Rocco Buttiglione, esprimendo in una trasmissione radiofonica le sue perplessità sul disegno di legge contro l’omofobia presentato in Parlamento dalla deputata del Pd Paola Concia, ha così dichiarato:
«Riconoscendo privilegi agli omosessuali si rischia un ritorno al Medioevo. Non dobbiamo creare diritti particolari per nessuno, ciò si faceva nel medioevo. Ogni legge di privilegio è, in quanto tale, sbagliata».

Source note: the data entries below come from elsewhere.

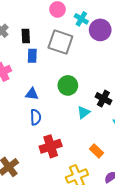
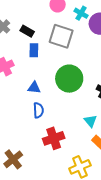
black rectangle: (26, 36) -> (27, 31), turned -56
green circle: (68, 85) -> (69, 79), size x1.4
cyan triangle: (84, 112) -> (91, 121), moved, turned -32

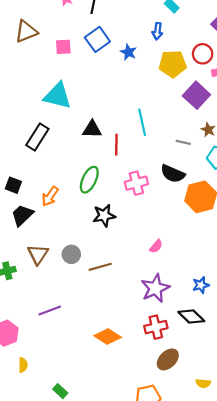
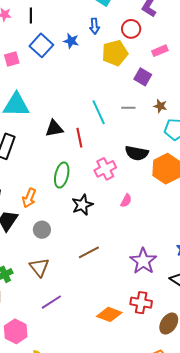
blue star: (128, 52) -> (71, 41), moved
red circle: (203, 54) -> (131, 29), moved
purple square: (196, 95) -> (143, 77), size x0.7
gray line: (183, 142) -> (128, 108), moved
pink semicircle: (156, 246) -> (126, 201), moved
brown triangle: (38, 254) -> (39, 267), moved
gray circle: (71, 254) -> (42, 230), moved
red cross: (156, 327) -> (141, 303), moved, turned 35

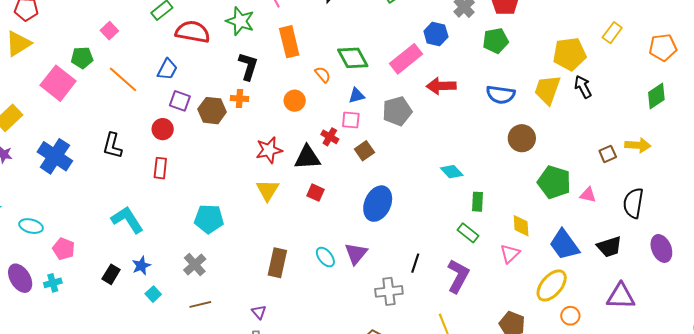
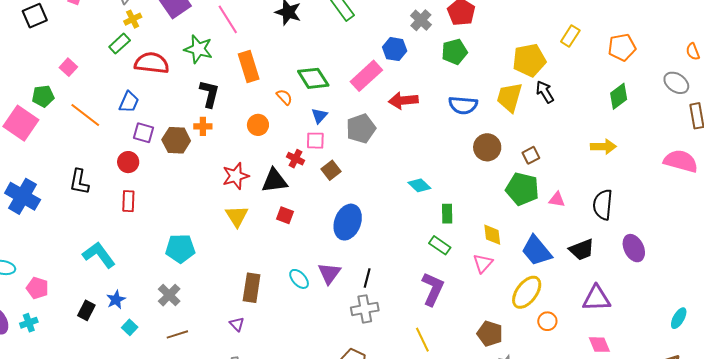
blue triangle: (357, 96) -> (319, 116), turned -30
brown square: (608, 154) -> (531, 155), moved
black line: (415, 263) -> (367, 278), moved
purple triangle: (259, 312) -> (237, 324), moved

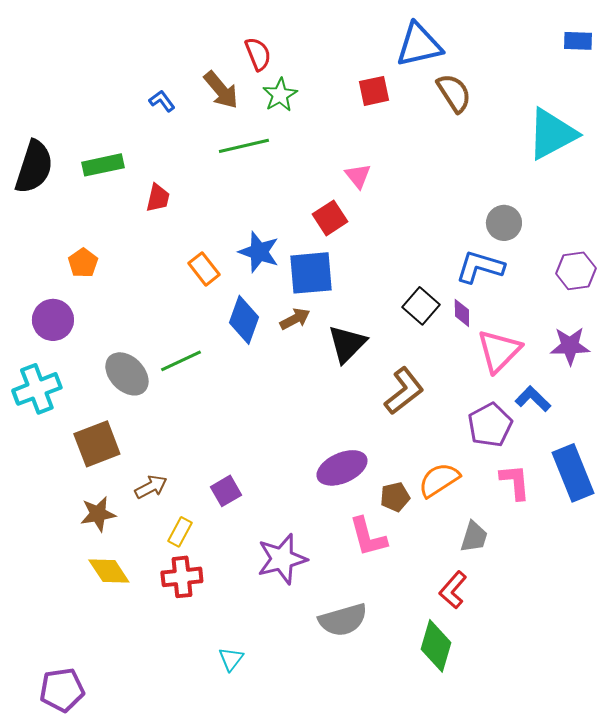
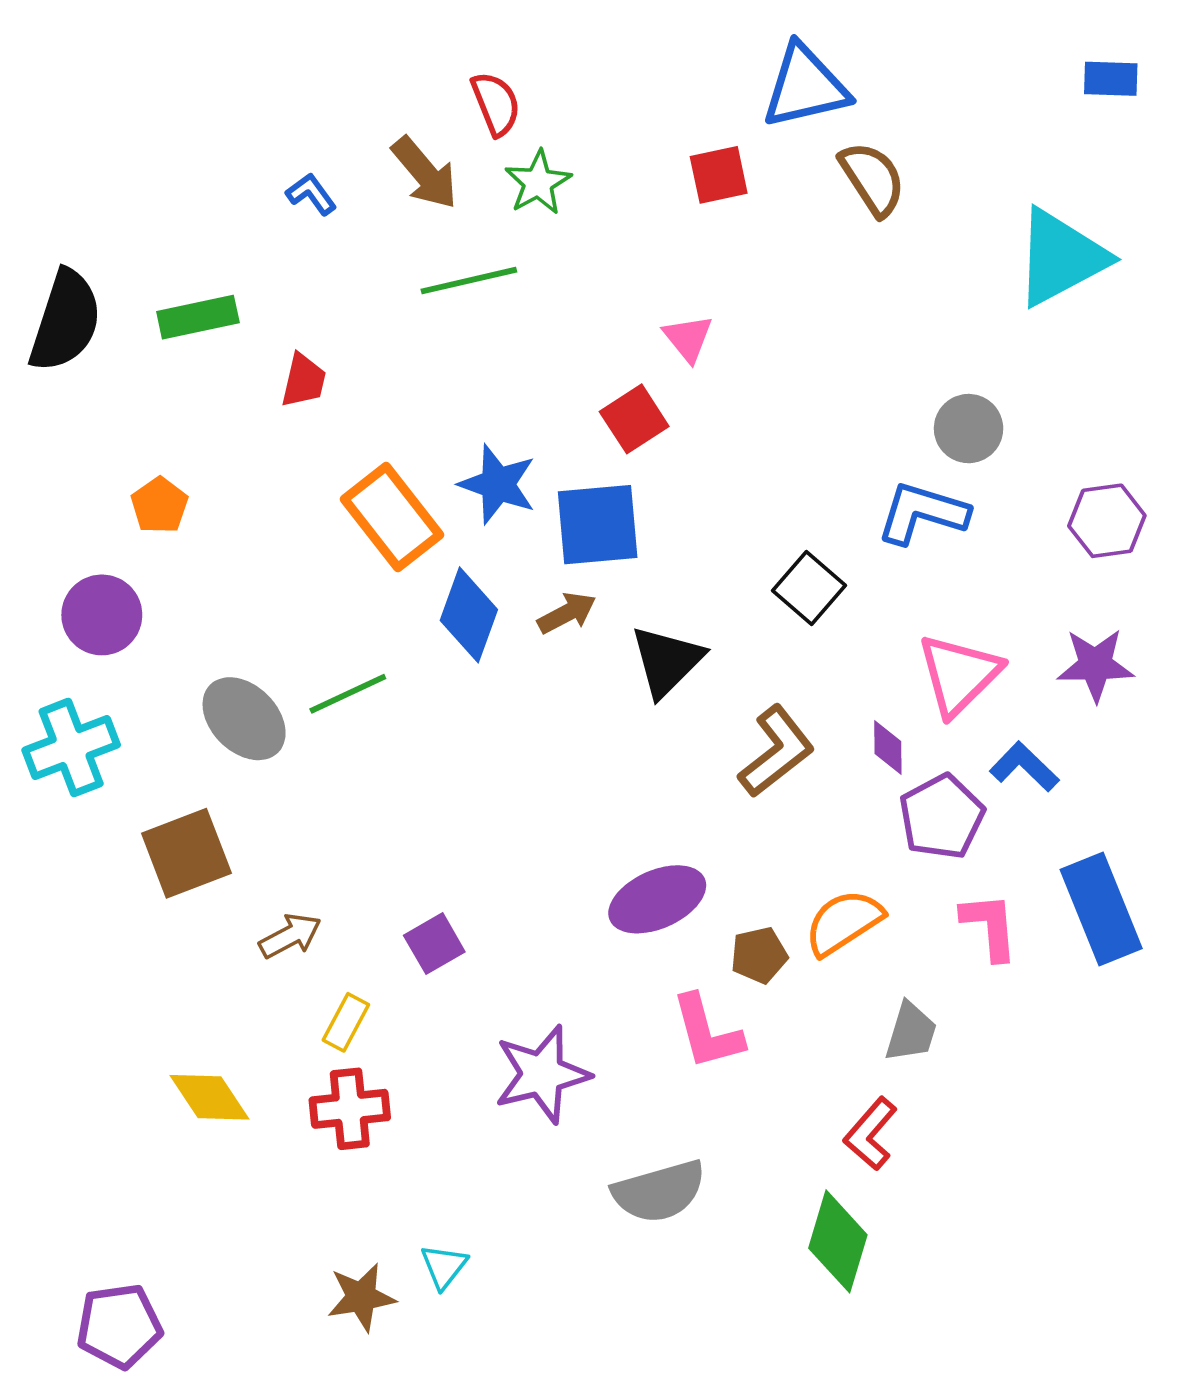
orange rectangle: (204, 269) -> (392, 517), size x1.6
purple diamond: (462, 313) -> (888, 748), moved
brown star: (98, 514) -> (361, 1297), moved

Dunque, mettiamo, per puro esempio s’intende, che quelli che la pensano come l’on. Buttiglione fossero per secoli perseguitati, picchiati, spogliati di ogni diritto, non perché sono in malafede e non ci piacciono, ma semplicemente perché hanno un QI troppo basso, diverso dall QI tradizionale e naturale che ha la maggioranza degli italiani (?). Diciamo anzi che vengono discriminati perché sono nati con sei dita dei piedi o con i capelli blu. La chiesa li considera malati e viziosi e i politici non osano andarle contro.
Ecco che allora un bel giorno i “buttiglioni” di tutta Italia, giustamente, cominciano a protestare e a chiedere una legge che li tuteli e che metta fine all’ingiustizia e alla discriminazione (mentre vengono aggrediti e picchiati per le strade dai delinquenti di turno che si sentono “prococati” dai loro capelli blu).
A quel punto un politico e filosofo va alla radio e dice: una legge che tuteli i “buttiglioni” è una legge privilegio, è sbagliata!
Vorrei proprio vedere…
Andiamo avanti:
Sugli episodi di violenza dei giorni scorsi Buttiglione ha detto: «È giusto punire gli aggressori, ma non capisco perchè debba essere più grave picchiare un gay che un eterosessuale».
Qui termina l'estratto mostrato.